The U.S. Securities and Exchange Commission’s (SEC) recent securities fraud enforcement actions against Tesla Inc. and its Chairman/CEO for failing to have adequate disclosure controls and procedures related to the Chairman/CEO’s posting of allegedly misleading information on social media, resulted in a combined $40 million in monetary penalties, governance changes and mandated improvements by the issuer in disclosure controls and procedures.
The settlement is subject to court approval and the defendants have neither admitted or denied the SEC’s charges.
These latest actions by the federal regulator should serve as a cautionary alert to issuers, investment advisers, broker-dealers and other SEC-regulated entities that the SEC views policing the social media airwaves for false and/or misleading disclosures and representations as part of its core investor-protection mission.
To quote SEC Chairman Jay Clayton, “…when companies and corporate insiders make statements, they must act responsibly, including endeavoring to ensure the statements are not false or misleading and do not omit information a reasonable investor would consider important in making an investment decision.”
From an organization’s perspective, including at the board and general counsel level, the recent enforcement actions by the SEC is a teachable moment and, at a minimum, prompt a review of the organization’s policies, practices and procedures relating to the issuance of public statements generally, but more specifically the dissemination of statements via social media.
Well-meaning corporate desire to quickly push information to investors or customers, or to react to news and market developments are unlikely to be a viable defense to false or misleading information.

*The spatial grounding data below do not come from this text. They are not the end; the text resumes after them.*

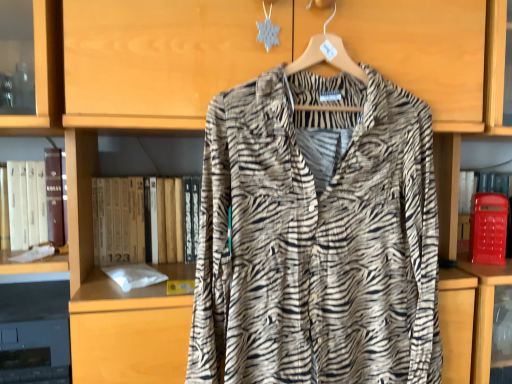 Question: From a real-world perspective, is zebra-patterned fabric shirt at center beneath hardcover book at center, the second book when ordered from left to right?

Choices:
 (A) yes
 (B) no

Answer: (B)

Question: Would you say zebra-patterned fabric shirt at center is a long distance from hardcover book at center, the second book when ordered from left to right?

Choices:
 (A) no
 (B) yes

Answer: (A)

Question: Is hardcover book at center, the second book when ordered from left to right, at the back of zebra-patterned fabric shirt at center?

Choices:
 (A) no
 (B) yes

Answer: (B)

Question: Considering the relative positions of zebra-patterned fabric shirt at center and hardcover book at center, the second book when ordered from left to right, in the image provided, is zebra-patterned fabric shirt at center behind hardcover book at center, the second book when ordered from left to right,?

Choices:
 (A) yes
 (B) no

Answer: (B)

Question: Is zebra-patterned fabric shirt at center to the left of hardcover book at center, positioned as the first book in right-to-left order, from the viewer's perspective?

Choices:
 (A) yes
 (B) no

Answer: (B)

Question: Is zebra-patterned fabric shirt at center not inside hardcover book at center, positioned as the first book in right-to-left order?

Choices:
 (A) no
 (B) yes

Answer: (B)

Question: Are hardcover book at center, positioned as the first book in right-to-left order, and white paper at left, the 2th book viewed from the right, located far from each other?

Choices:
 (A) yes
 (B) no

Answer: (B)

Question: Considering the relative positions of hardcover book at center, the second book when ordered from left to right, and white paper at left, placed as the 1th book when sorted from left to right, in the image provided, is hardcover book at center, the second book when ordered from left to right, to the right of white paper at left, placed as the 1th book when sorted from left to right, from the viewer's perspective?

Choices:
 (A) yes
 (B) no

Answer: (A)

Question: Can you confirm if hardcover book at center, the second book when ordered from left to right, is shorter than white paper at left, the 2th book viewed from the right?

Choices:
 (A) yes
 (B) no

Answer: (B)

Question: Is hardcover book at center, the second book when ordered from left to right, turned away from white paper at left, the 2th book viewed from the right?

Choices:
 (A) no
 (B) yes

Answer: (A)

Question: Can you confirm if hardcover book at center, positioned as the first book in right-to-left order, is positioned to the left of white paper at left, placed as the 1th book when sorted from left to right?

Choices:
 (A) no
 (B) yes

Answer: (A)

Question: From the image's perspective, is hardcover book at center, positioned as the first book in right-to-left order, under white paper at left, the 2th book viewed from the right?

Choices:
 (A) yes
 (B) no

Answer: (A)

Question: Is white paper at left, the 2th book viewed from the right, positioned far away from hardcover book at center, positioned as the first book in right-to-left order?

Choices:
 (A) yes
 (B) no

Answer: (B) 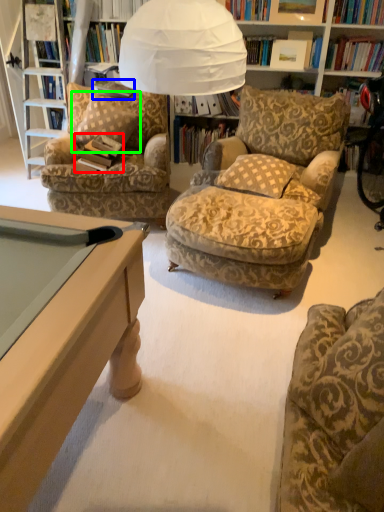 Question: Which is farther away from book (highlighted by a red box)? book (highlighted by a blue box) or pillow (highlighted by a green box)?

Choices:
 (A) book
 (B) pillow

Answer: (A) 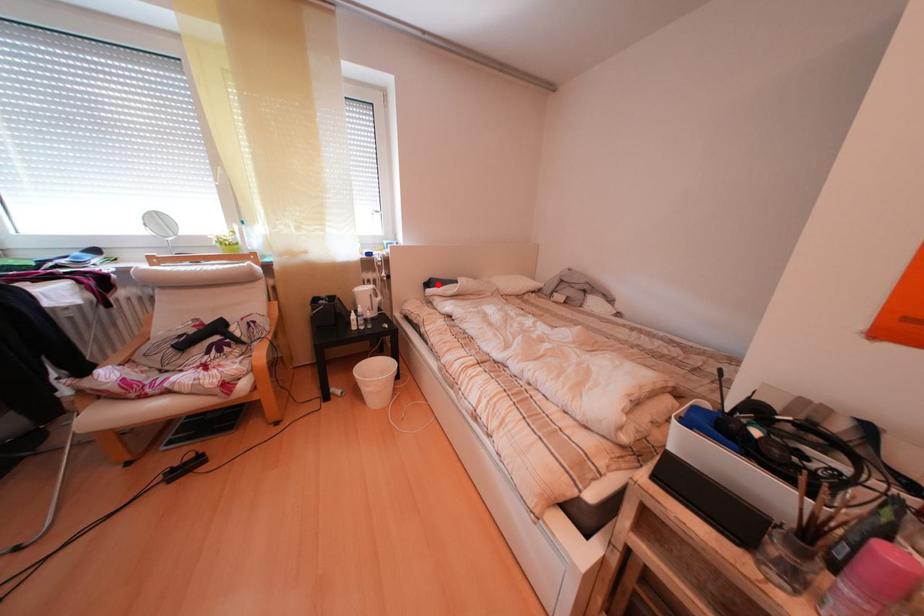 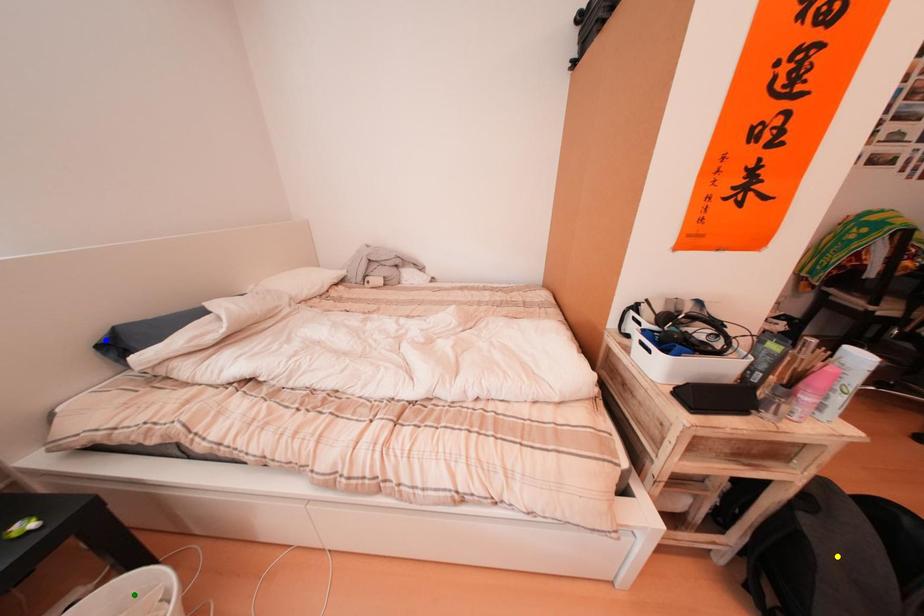 Question: I am providing you with two images of the same scene from different viewpoints. A red point is marked on the first image. You are given multiple points on the second image. Which mark in image 2 goes with the point in image 1?

Choices:
 (A) blue point
 (B) green point
 (C) yellow point

Answer: (A)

Five best-practices recommendations in response to the SEC’s action
While the specific cases involving what could be called the “$40 Million Tweet” were brought under SEC-enforced rules, organizations not subject to SEC guidance, wherever they are located, should carefully consider whether their social media policies represent reasonable and adequate protection against the issues raised by the Commission.
We recommend five important best practices that an entity, regardless of jurisdiction, should implement to mitigate the risk of regulatory actions and/or reputational and financial harm based on social media posts.
First, organizations should consider having their General Counsel or Chief Legal Officer issue a notice to company personnel explaining that while posts on social media may seem like personal activity, those posts may have negative consequences for the individual and/or the organization.
For example, communicating about non-public (insider) information or information that is either false or misleading may potentially subject a person or entity to serious civil or criminal charges. Postings on social media about matters not made public by a company may also violate fair disclosure obligations, nondisclosure agreements, and can impact stock prices, affect negotiations or deals in progress or interfere with trade secrets.
When reviewing or restricting “personal tweets,” entities should carefully consider local jurisdiction privacy, constitutional and other legal rights that may restrict the entity’s options to control individual speech.
Second, entities should have a mechanism in place to enable insiders to “pre-clear” social media posts before they are disseminated publicly. An effective pre-clearance mechanism, coupled with effective training, facilitates compliance with the entity’s policies and procedures and minimizes excuses based on lack of knowledge of the entity’s requirements.
Third, before reacting to postings purportedly disseminated by “official” entity social media channels or by “authorized” company personnel, it is important for entities to take the preliminary step of authenticating the posting source and the identity of the poster.
There are a disturbing number of cases where damaging social media posts which seemed to originate with a company or its executives, were instead posted by persons who were not part of the organization. It is therefore advisable not only to verify the identity of the poster but also to regularly check whether there are accounts that claim to belong to the entity but don’t. The entity should set up “official” accounts and make those known.
Additionally, the entity should have someone (which could be an outside service) monitor major social media networks to discover whether there are posts that pose a risk.
Fourth, entities should have an escalation plan when problematic statements are identified to promptly disseminate corrective information to constituents, and to consider making proactive disclosures to boards, investors, regulators, law enforcement and others.
Fifth, regulated entities that permit the use of social media to disseminate material information about the entity, should deploy systems to pre-clear and capture those postings so that there is an audit trail of approvals and to otherwise comply with all applicable record keeping requirements.